Amidst Covid-19 pandemic, property price is expected to drop up to 20% - buyers market ahead, says MIEA
KUALA LUMPUR (April 16): Property prices are expected to decline by as much as 20% in the next few months with more motivated sellers, as the impact of Covid-19 continues to unfold.
During the online Asean Real Estate Forum, Malaysian Institute of Estate Agents (MIEA) president Lim Boon Ping said that the Malaysian real estate market will shift to a buyer’s market, from a seller’s market previously, as a result of Covid-19.
As such, property prices at best could decline by 10%, and at most could decline by 20%.
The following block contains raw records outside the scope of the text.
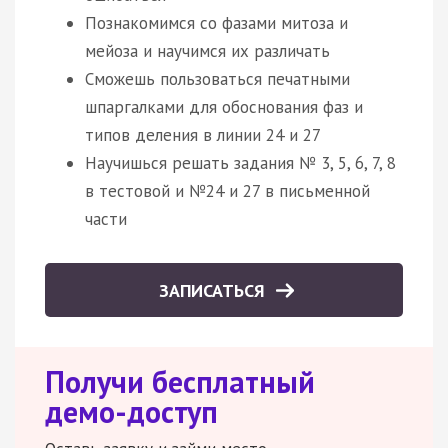
Познакомимся со фазами митоза и
мейоза и научимся их различать
Сможешь пользоваться печатными
шпаргалками для обоснования фаз и
типов деления в линии 24 и 27
Научишься решать задания № 3, 5, 6, 7, 8
в тестовой и №24 и 27 в письменной
части
ЗАПИСАТЬСЯ
Получи бесплатный
демо-доступ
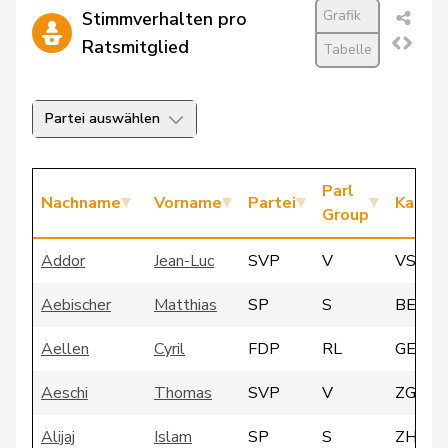
Grafik
Stimmverhalten pro
Ratsmitglied
Tabelle
Partei auswählen
Parl
Nachname
Vorname
Partei
Kanto
Group
Addor
Jean-Luc
SVP
V
VS
Aebischer
Matthias
SP
S
BE
Aellen
Cyril
FDP
RL
GE
Aeschi
Thomas
SVP
V
ZG
Alijaj
Islam
SP
S
ZH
According to NawawiTie Leung Property Consultants director and regional head of research and consulting, Saleha Yusoff said that the property market depends a lot on economic growth. Back in 1998, the Malaysian GDP fell 7.4% in 1998 due to the Asian Financial Crisis, while The Malaysia Housing Price Index (HPI) followed suit and dropped by 9.4%. In 1999, the HPI declined 2.3%.
Bank Negara Malaysia (BNM) expects GDP growth in 2020 to be between -2% and 0.5% while the World Bank had recently revised Malaysia’s GDP growth from 4.5% to -0.1%.
However, compared to the Asian Financial Crisis which was caused by the collapse of the financial system, the situation is more challenging this time around. While the COVID-19 pandemic has limited economic activities globally, there are many other risk factors such as depressed oil prices, ongoing tensions between the US and China, and domestic political instability.
Moreover, even before COVID-19 reared its head, the local property market was already in a prolonged slowdown.
Adding to the slowdown is the issue of property overhang. According to data from the National Property Information Centre, there were 31,092 overhang residential units worth RM18.77 billion as at 3Q2019 compared with 10,897 units worth RM4.92 billion in 2015.
Saleha expects a decline in transaction volume similar to 1998’s downturn which was at -30%.